Which, gets me to the point of this post: Reality and the truth don't care what fake promises are made by con men. The willing mob cares, just not reality. Which is how we find ourselves at this parlous juncture where every aspect of Trump's Promised NeverNever Land is turning to shite in real-time, while the masses at large still believe, it's working.

The power of suggestion.

Take climate change as an example. Trump promised that he would make the U.S. energy independent, so he threw open the Federal lands to fracking. This created the second surge in over-investment in the past decade, wholly offsetting OPEC's 2016 supply-reduction agreement, leading to another downleg in prices. 

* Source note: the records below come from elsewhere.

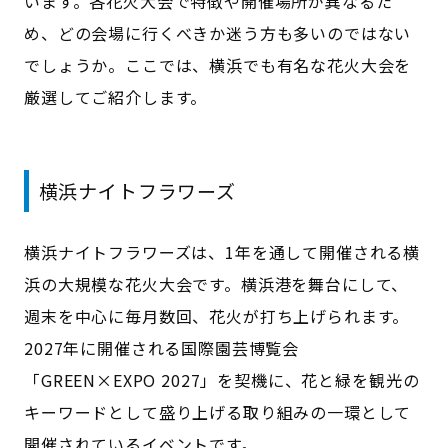
います。各花火大会で特徴や開催場所が異なるた
め、どの会場に行くべきか迷う方も多いのではない
でしょうか。ここでは、横浜でも有名な花火大会を
厳選してご紹介します。
横浜ナイトフラワーズ
横浜ナイトフラワーズは、1年を通して開催される横
浜の大規模な花火大会です。横浜港を舞台にして、
週末を中心に毎月数回、花火が打ち上げられます。
2027年に開催される国際園芸博覧会
「GREEN×EXPO 2027」を契機に、花と緑を観光の
キーワードとして盛り上げる取り組みの一環として
開催されているイベントです。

The law of unintended consequences. More unfettered supply meant more competition, more price-taking action, and hence less control over price. Leading to a second wave of insolvency for frackers.

In addition, Trump removed the U.S. from the Paris Climate Agreement. Hence, a large group of U.S. University students took matters into their own hands and demanded divestment by college endowment funds in big oil. Meanwhile, the ESG (Environmental, Social Governance) sustainable investing theme skyrocketed as private citizens voted with their own dollars. The next thing you know, the world's largest asset manager, BlackRock, announced in January of this year that they are divesting from fossil fuels. All of which has led to a mass exodus out of Big Oil.




Again, all the unintended consequences of arrogant buffoons who believed that they could control the world on Twitter. When all they could control was the colossal misallocation of capital of their own useful base.

Now, Bill Gates comes out and proclaims that divestment will not affect climate change. Which means that the world's richest man doesn't understand basic economics. The inevitable result of being wholly dependent upon central banks for his inflated wealth. A billionaire welfare queen who believes that printed money is the secret to effortless wealth.

Quite the contrary, Econ 101 suggests that lower investment will shift the supply curve to the left, meaning lower output at every level of price. Imagine if there was NO investment in fossil fuels, how much would be produced under that scenario at any price? None.

Add in oil speculators and investors sitting on a decade of losses. Oil nations running record deficits. A late stage global economy teetering on mega collapse. And of course Trump's old age home massively leveraged to delusion.

It's all quite a recipe for carbon collapse on a biblical scale.

And what did any poltical candidate have to do to make it happen?

Just lie constantly. And make sure no one bolted from the casino ahead of time.